A type of motor neuron disease

Amyotrophic lateral sclerosis (ALS), also known as Lou Gehrig’s disease, is a neurological disease that results in the death of cells in the brain and spinal cord, controlling (voluntary) muscle activity. It is the most widely known of the motor neuron diseases.

“Lou Gehrig’s disease” is named after the famous American baseball player who developed ALS in 1939 at the age of 36. In the United States, ALS is considered a rare or “orphan disease” with 20,000 to 30,000 people living with the disease. According to the Centers for Disease Control and Prevention (CDC), about 5,000 Americans are diagnosed with ALS each year.

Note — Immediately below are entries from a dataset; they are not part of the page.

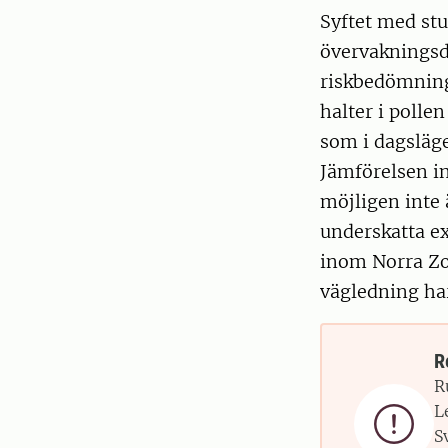
Syftet med stu
övervakningsd
riskbedömning
halter i polle
som i dagsläg
Jämförelsen i
möjligen inte 
underskatta e
inom Norra Zon
vägledning ha
R
R
L

S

ALS commonly strikes people between the ages of 40 to 60 years old, impacts people of all races, and may be more common in men. Early symptoms often include muscle weakness, stiffness, or spasticity. Other symptoms include difficulty speaking, chewing, and swallowing food. As the disease progresses, muscle degeneration spreads throughout the body making simple movements difficult. Patients eventually have trouble moving, speaking, and breathing without the assistance of a mechanical ventilator.

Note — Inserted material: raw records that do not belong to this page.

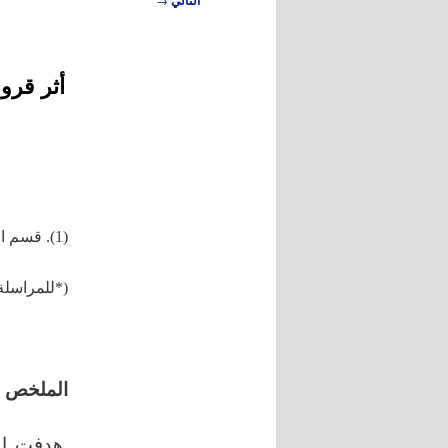
التالي
المقالات
أثر قرو
(1). قسم الإحصاء والبرمجة، كلية الاقتصاد، جامعة تشرين، اللاذقية، سورية.
(*للمراسلة:
الملخص
هدفت الد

Clinical signs that lead to a diagnosis of ALS include:

  • Muscle Tightness or Stiffness
  • Abnormal Reflexes
  • Muscle Weakness
  • Muscle Cramps
  • Muscle Twitching
  • Muscle Twitching
  • Muscle Atrophy
Most people with ALS die of respiratory failure within three to five years of diagnosis, but some patients (about 10%) live for 10 or more years.